I've just caught up on this, Jack, and I'm sorry to hear that you're having to scale back your dream. I'll continue to look forward to what Reiver Games has to offer, and hope that your career move turns out to be a very positive experience.

melissainau said...

Oo - and any chance of an iPhone/iPod Touch implementation of any of your games?

Jack said...

Hiya Melissa,

Thanks for your support - it means a lot :)

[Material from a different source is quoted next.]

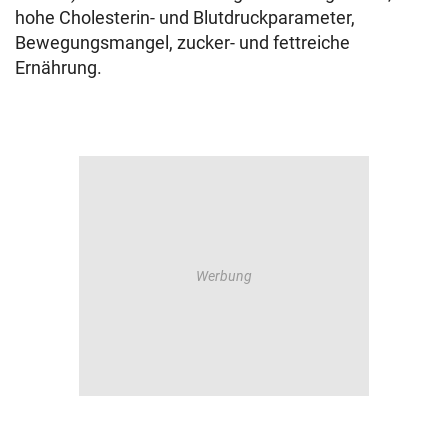
hohe Cholesterin- und Blutdruckparameter,
Bewegungsmangel, zucker- und fettreiche
Ernährung.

I'm working on an online version of Sumeria at the moment to get me back into making software again. Not sure what's involved in iPhone/iPad development, but maybe I could port to that in the future.

Cheers,

Jack

Yehuda said...

I'm always a fan of the affiliate system.

Yehuda

Jack said...

Hiya Yehuda,

Do you mean like the Amazon affiliate system, where if someone buys something from Amazon after following a link from your site you get paid a small cut?

Cheers,

Jack

Yehuda said...

Yes. Or FunAgain.

NYCgameguy said...

Jack, your games are popular enough, easy enough to learn, and historical enough to find markets outside the hobby game shop market. There is some mass-market potential and some educational-market potential, I see. I had to work other jobs for my first 3 years publishing games, and it looks like I may finally be able to retire from the other jobs and work full time on games later this year. The pivotal points seemed to be hiring a sales manager last fall who could help me replace my sales force. They are freelance, so they represent other toy and game manufacturers, but they have accounts with some major mass retailers, and my sales have been doubling each month since December. I have been much more aggressive in contacting distributors and specialty stores and web retailers in the past year, and I have had to redesign packaging and adjust prices to hit different markets. For example, only the die-hard geeks ordered The Climbers when it was $50, and it flew out the doors at $30. My tile-laying game, 4th Corner, was retailing at $15, and there is a huge market here for games under $10, so on the next print run, we've got a version for $9.95 and a fancier version we'll release for $17.95 or so. My forthcoming Samsara game has to have a cheaper version for the general market, but I'm releasing it first in the fancier version for the hobby market. The more games I release, the more opportunities I have for people to find and enjoy a Strategic Space game, the more likely they are to try the others.

Jack said...

Hiya Mark,

You make several good points. Unfortunately, to get the games down to the price I've managed I had to make thousands at a time, so it's too late to cut the prices (which would also destory any margin I make on the sales).

Good luck with your continued endeavours.